In Evans v. Florida Industrial Commission, 196 So. 2d 748 (Fla. 1967), the supreme court discussed the issue of apportionment between a claimant's preexisting condition and his disability following a compensable injury:
[I]n cases in which a pre-existing disease is aggravated by industrial injury, the resulting disability, determined as of the time of the award, is to be considered as falling into three categories: (1) that which resulted directly and solely from the accident and which would have occurred even in the absence of the pre-existing disease; (2) that which resulted from the acceleration or aggravation of the pre-existing disease by the accident; and (3) that which resulted from the normal progress of the disease and would have existed had the accident never occurred. Disability falling within the first two categories is compensable under the terms of the statute.

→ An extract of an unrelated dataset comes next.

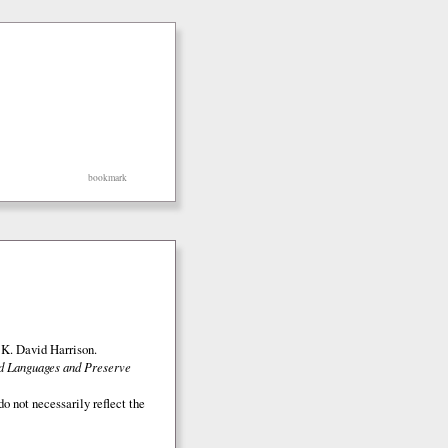
bookmark
K. David Harrison.
ed Languages and Preserve
o not necessarily reflect the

*1060 196 So.2d at 752-53; see also Escambia County Council on Aging v. Goldsmith, 500 So. 2d 626 (Fla. 1st DCA 1986) (en banc). In this case there was evidence that claimant had not suffered any diminution of his wage-earning capacity attributable to the preexisting condition of his knees before the industrial accident; yet, after the accident claimant has been unable to return to his former employment. On remand, the deputy should determine the extent, if any, to which claimant's permanent disability should be apportioned between his preexisting condition and the resulting impairment due to his industrial accident. If necessary, the deputy may receive additional evidence on this issue.
We also observe that the date claimant reached maximum medical improvement has not been determined. This matter must also be decided upon remand before any ruling on permanent disability benefits can be made.
Claimant does not challenge the deputy's findings regarding work search, and we find no error in the deputy's determination that claimant's work search for the period January 1985 through April 1985 was inadequate. That ruling is affirmed.
AFFIRMED in part, REVERSED in part, and REMANDED.
JOANOS and WIGGINTON, JJ., concur.
NOTES
[1] It is clear from his deposition that Dr. Barry was unaware of this court's decision in Trindade v. Abbey Road Beef `n' Booze, 443 So. 2d 1007 (Fla. 1st DCA 1983), which held that disability caused by a physical condition not covered by the AMA Guides could nevertheless be rated. Trindade involved a knee injury which, like claimant's, could not be rated under the AMA Guides then in force.